Behind the Book with Raymond Stephanson and Darren N. Wagner

The Secrets of Generation: Reproduction in the Long Eighteenth Century

Raymond Stephanson and Darren N. Wagner discuss their interdisciplinary examination of the many aspects of reproduction in the eighteenth century – The Secrets of Generation: Reproduction in the Long Eighteenth Century

How did you become involved in your area of research?

RAS: In the early 1990s I began researching and writing a book about the famous 18th-century poet Alexander Pope and the ways male creativity was then understood. It became clear to me that a key cultural touchstone for this were reproductive metaphors. Many years later—2004, to be exact—the University of Pennsylvania Press published my The Yard of Wit: Male Creativity and Sexuality, 1650–1750.

DNW: My early academic background is split between biological sciences and English literature. In 2007 I began an interdisciplinary master’s degree program in 18th-century literature and reproductive biology under the co-supervision of Prof. Stephanson and Prof. Roger Pierson. My specialty in sex and reproduction in the 18th century was forged then, and I have been researching various aspects of this topic since.

What inspired you to write this book?

RAS: Having published on 18th-century sex, gender, and reproduction, it was apparent to me and my co-editor Dr. Wagner that such a collection was sorely needed for such an important historical topic.

How long did it take you to write your latest book?

DNW: Prof. Stephanson and I first discussed this project in 2011 at a Canadian Society for Eighteenth-Century Studies meeting hosted by McMaster University. Four years and a couple thousand emails later, The Secrets of Generation has hit the shelves.

What do you find most interesting about your area of research?

RAS: Its diversity and surprising range of application across material and cultural domains: humans, animals, plants, species, heredity, selective breeding, literary expression, scandal and gossip, pornography—all of these include some aspect of reproduction, from theory to praxis to money-making.

What’s the most surprising thing you discovered during the course of your research?

RAS: Mainly in talking to others—mostly colleagues—about the work we were putting together, how narrow most peoples’ attitudes were to the subject “reproduction.” My pals always only think about human sex stuff and never about animals, plants, history, and all those other cool things!

DNW: For my chapter on anatomical displays of male genitalia, I had a small grant from the Scientific Instrument Society to spend some time researching at the Hunterian Museum, London. It’s an impressive museum based upon John Hunter’s anatomical collection from the 18th century. If you’re ever in the neighbourhood, stopping in for a peak is a must!

What are your current/future projects?

RAS: Right now I am working on a book that attempts to trace the emergence of science fiction around the middle of the 18th century. Literary historians usually mark Frankenstein as the first of this new breed, but I think we can look at the interesting ways in which, taken together, scientific writing including fictional elements and literary narratives deploying new science and technology opened a historical space for initial experiments with a fictional science.

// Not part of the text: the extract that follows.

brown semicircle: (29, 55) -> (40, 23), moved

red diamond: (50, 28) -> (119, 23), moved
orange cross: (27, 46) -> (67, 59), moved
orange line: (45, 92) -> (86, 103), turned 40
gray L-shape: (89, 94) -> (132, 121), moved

DNW: I am currently writing a book with the working title of Sexual Feeling: Sensibility and Generation in Enlightenment Britain. This book explores physiological theories that connected nerves and sex in the long 18th century. A central question in this book is how these theories are expressed in and communicated between literature, philosophy, medicine, science and technology.

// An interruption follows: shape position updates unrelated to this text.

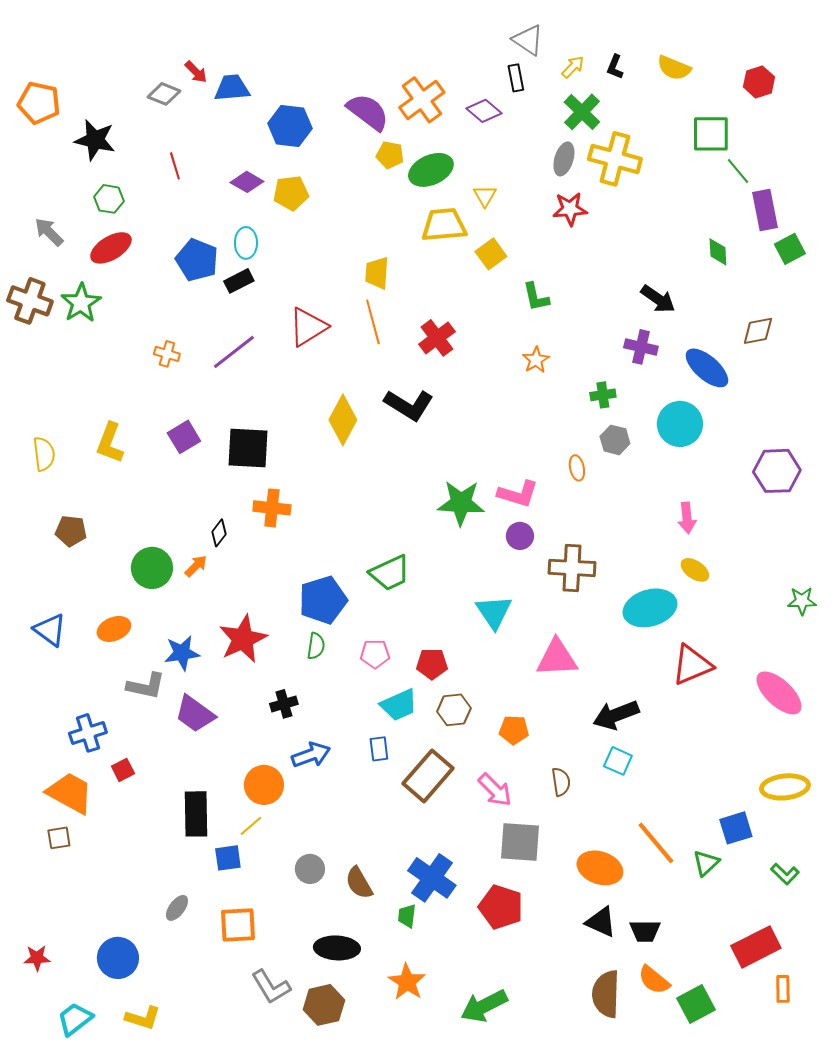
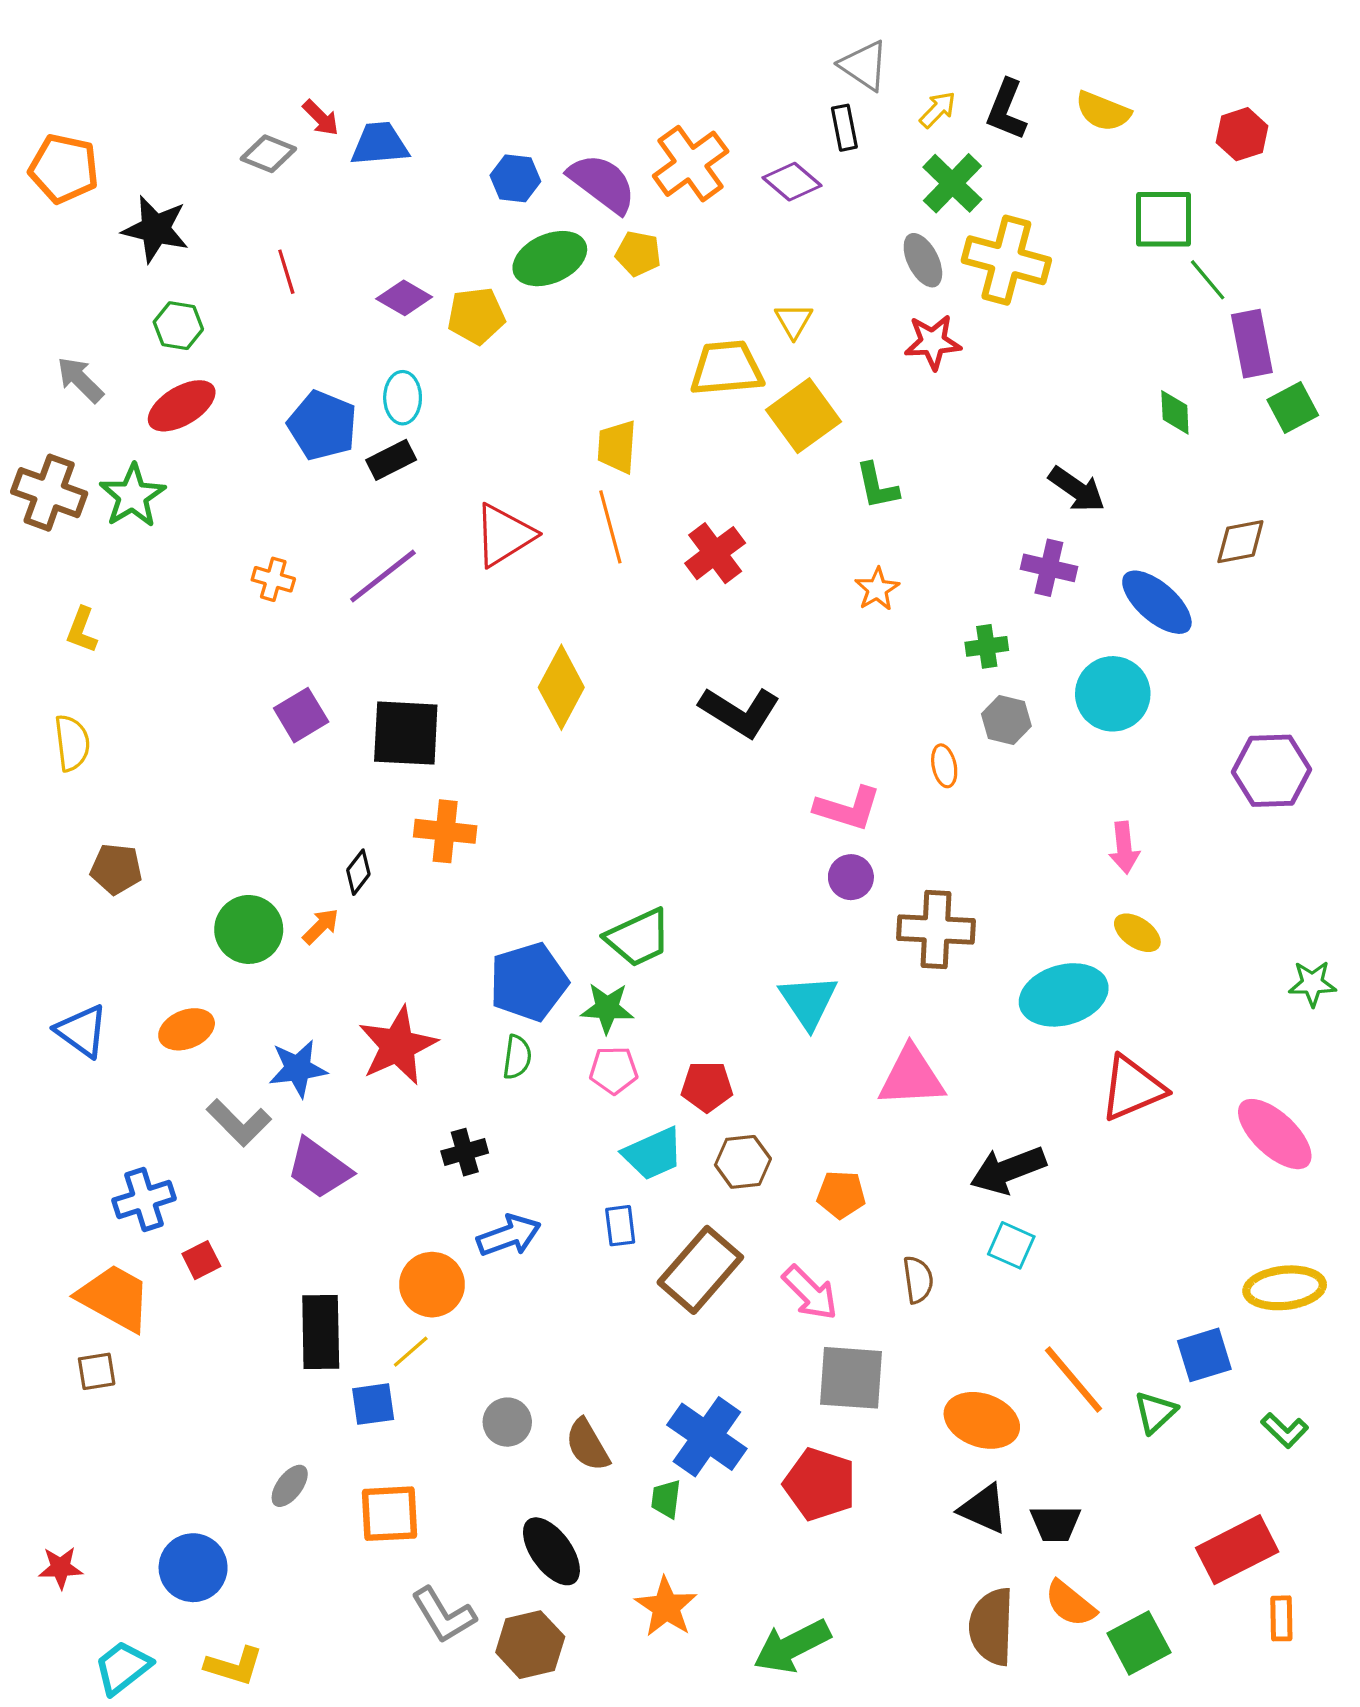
black L-shape: (615, 67) -> (1006, 110), size x1.5
blue hexagon: (290, 126) -> (515, 178), moved, size x0.7
gray ellipse: (564, 159) -> (923, 260), turned -44
green ellipse: (431, 170) -> (550, 259), moved
yellow square: (491, 254) -> (803, 416), size x1.4
black L-shape: (409, 405) -> (740, 712), moved
yellow L-shape: (110, 443) -> (82, 630), moved, size x0.7
green star: (461, 503) -> (607, 1008), moved, size x0.7
gray L-shape: (146, 686) -> (239, 1123), turned 33
black ellipse: (337, 948) -> (551, 1551), turned 51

What do you like to read for pleasure?  What are you currently reading?

RAS: Reading pleasures have always been the stuff I’m currently researching, and right now I am keenly reading 17th– and 18th-century botanical treatises, filled as they are with all manner of cultural baggage. Very exciting to me, and likely boring to others!

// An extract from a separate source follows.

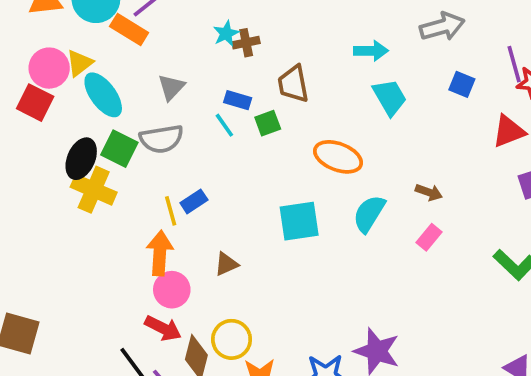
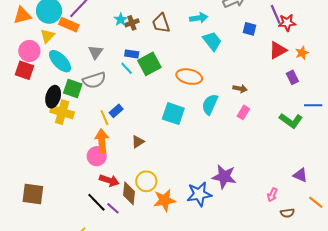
yellow triangle: (79, 63) -> (48, 36), moved
brown trapezoid: (293, 84) -> (161, 23), moved
green square: (268, 123) -> (149, 64), size x1.6
cyan square: (299, 221) -> (173, 114), turned 35
pink circle: (172, 290) -> (97, 156), moved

DNW: I generally enjoy picaresque novels, such as Miguel de Cervantes’ Don Quixote, Daniel Defoe’s Moll Flanders, Henry Fielding’s Tom Jones, or Rudyard Kipling’s Kim. Currently I am preparing for an exhibition I am co-curating at the Osler Library for the History of Medicine by reading medical books from the 16th to 19th century about blood.

What is your favourite book?

RAS: Laurence Sterne’s 18th-century novel, The Life and Opinions of Tristram Shandy, and many of the short stories by Charles Bukowski.

DNW: The Diary of a Nobody by George and Weedon Grossmith is one of my all-time comedic favourites.

If you weren’t working in academia, what would you be doing instead?

RAS: Playing jazz piano in Vancouver nightclubs.

DNW: As a postdoctoral fellow with no certain employment in sight, that’s a question I am always asking myself. Probably I’d have a career that’s much less interesting and much better paid. Perhaps I’d still be working on the cucumber farm I grew up on. People need their dill pickles.